MIT's super soldier design swiped from small press comic book
By Nicholas Holt
Sept. 10. (AGR) When the Massachusetts Institute of Technology (MIT)
proudly announced its $50 million contract with the US Army to design new
technologies for the super-soldier of the future, analogies with science
fiction stories and comic book heroes were apparently irresistible.
References to the sci-fi film Starship Troopers and soldiers able to leap
buildings in a single bound and the proud pronouncement that The picture
is very futuristic, appeared in MITs Technology Review Magazine in the
spring of 2002 in an article announcing the creation of what would be called
the Institute for Soldier Nanotechnologies (AGR 170).
The parallels are closer to science fiction than it first seemed.
Accompanying the article was an illustration of the proposed super-soldier,
who stood in a futuristic cityscape in her robotic green armor, pointing a
powerful looking weapon at the viewer.
As it turns out, the image was stolen from a small press comic book called
Radix, in which the heroine wears a suite of armor identical to that of
MITs soldier of the future.
MIT had a press release using that artwork and giving it out to all the
newspapers, says Ray Lai, who, along with his brother Ben, created Radix.
We had fans from California calling us up, saying they found the newspapers
[and] its an exact copy of what we did.
MITs first announced the creation of the IST, and used the illustration in
March. The image continued to appear on MITs website as recently as Aug.
28, according to a report by USAToday.
On Aug. 30, MIT Professor Edwin L. Thomas, ISTs director, issued a press
release, stating MIT strongly supports the rights of creators and greatly
regrets using the image without permission or credit. According to Thomas,
the confusion started when he requested his daughter provide the
illustration of a super-soldier but he was not made aware that the image was
appropriated from Radix.
What people need to understand is that I sent a letter complaining about
this back in April. For them to come out now is more for them to please the
public rather than to please us, says Lai, who complains that MIT never
issued a retraction to the newspapers it distributed the image to.

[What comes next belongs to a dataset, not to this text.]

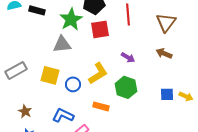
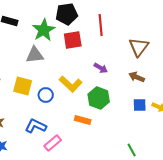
brown triangle: (166, 22) -> (139, 47), moved
brown arrow: (164, 53) -> (137, 77), moved
yellow L-shape: (98, 73) -> (71, 84), turned 75
orange rectangle: (101, 106) -> (83, 120), moved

They used [our] image and they put someone elses name on it and they put
it all over the newspapers, he says, contrasting the small circulation of
Horizon Comics, the independent press that publishes Radix, with the massive
circulation of USA Today, the Los Angeles Times, and the other major
newspapers that carried the MIT picture.
The main goal for us is to [make clear] the fact the image is not theirs. I
dont want any confusion. It appeared in all the newspapers. I dont want
anyone calling us a cheater two or three years down the line because theyve
seen what MIT did and then say were copying them.